- **Exercise prompt**
Filter this material down to the lines that contain the string "huge", and return those lines.
━━━━━━
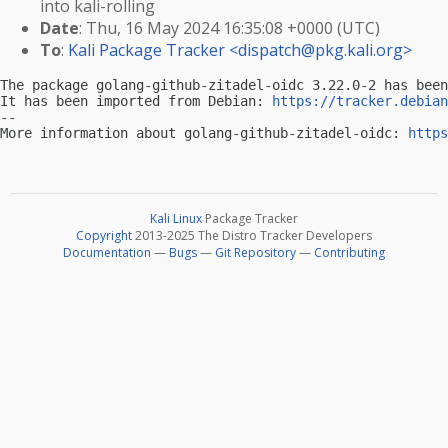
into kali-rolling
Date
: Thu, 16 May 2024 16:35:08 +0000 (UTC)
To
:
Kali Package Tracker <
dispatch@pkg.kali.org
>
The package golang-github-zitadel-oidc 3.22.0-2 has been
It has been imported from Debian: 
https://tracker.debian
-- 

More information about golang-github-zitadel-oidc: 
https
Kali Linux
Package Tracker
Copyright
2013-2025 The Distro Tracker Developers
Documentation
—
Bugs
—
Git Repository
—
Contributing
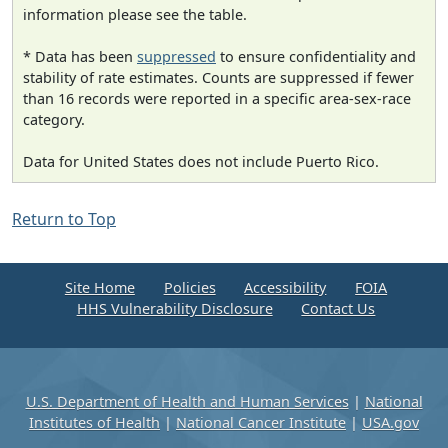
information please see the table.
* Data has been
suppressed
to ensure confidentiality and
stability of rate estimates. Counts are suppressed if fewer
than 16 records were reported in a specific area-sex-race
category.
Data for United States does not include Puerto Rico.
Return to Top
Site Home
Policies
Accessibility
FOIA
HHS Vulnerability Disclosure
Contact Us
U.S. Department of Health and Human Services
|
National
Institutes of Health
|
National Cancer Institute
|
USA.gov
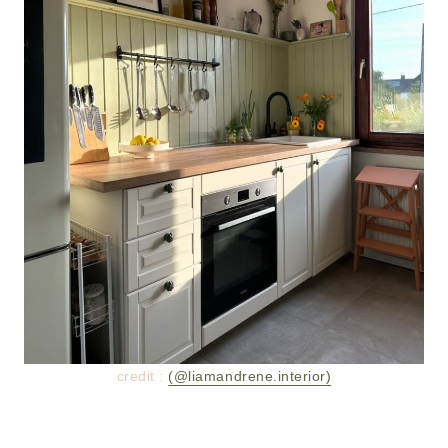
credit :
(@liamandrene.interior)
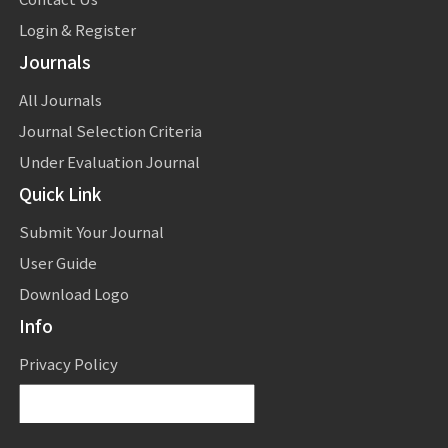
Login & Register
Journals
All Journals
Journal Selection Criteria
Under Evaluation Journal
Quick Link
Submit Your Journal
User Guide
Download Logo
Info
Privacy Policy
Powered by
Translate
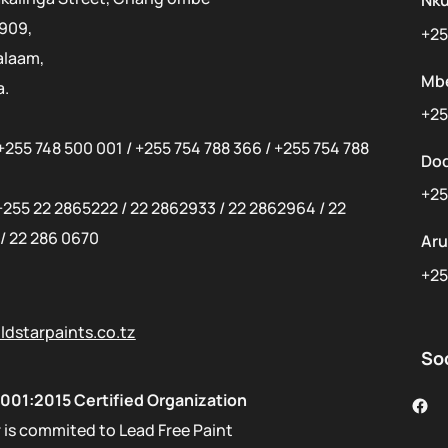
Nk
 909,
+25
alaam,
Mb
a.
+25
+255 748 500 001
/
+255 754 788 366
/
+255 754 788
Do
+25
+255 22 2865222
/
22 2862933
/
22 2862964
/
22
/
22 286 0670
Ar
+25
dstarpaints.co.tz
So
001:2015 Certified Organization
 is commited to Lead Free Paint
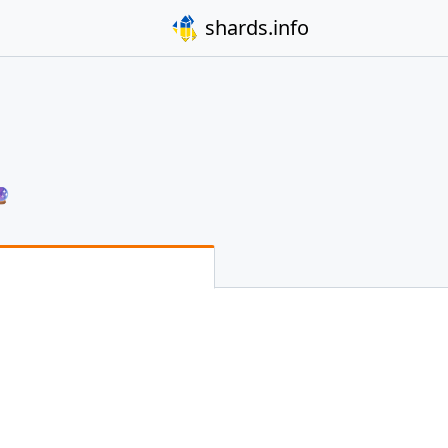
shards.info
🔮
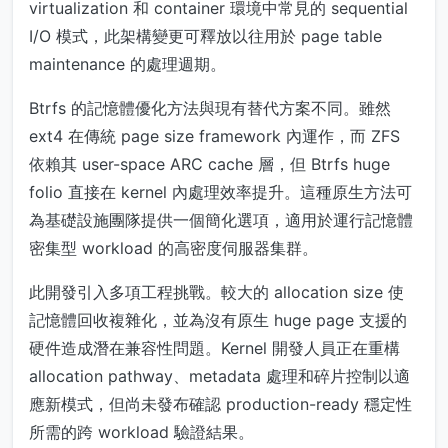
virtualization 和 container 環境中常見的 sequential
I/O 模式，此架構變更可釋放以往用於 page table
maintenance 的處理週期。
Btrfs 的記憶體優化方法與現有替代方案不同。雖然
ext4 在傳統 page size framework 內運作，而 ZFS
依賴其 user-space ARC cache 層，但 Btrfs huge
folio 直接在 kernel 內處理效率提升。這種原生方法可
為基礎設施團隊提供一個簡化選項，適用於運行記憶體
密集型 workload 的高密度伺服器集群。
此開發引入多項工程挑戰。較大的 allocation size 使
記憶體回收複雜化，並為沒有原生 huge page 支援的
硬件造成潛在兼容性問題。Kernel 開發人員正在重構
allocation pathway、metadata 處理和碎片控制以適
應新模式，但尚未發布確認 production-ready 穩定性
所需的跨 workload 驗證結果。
━━━━━━
- **Response for this exercise**
依賴其 user-space ARC cache 層，但 Btrfs huge
記憶體回收複雜化，並為沒有原生 huge page 支援的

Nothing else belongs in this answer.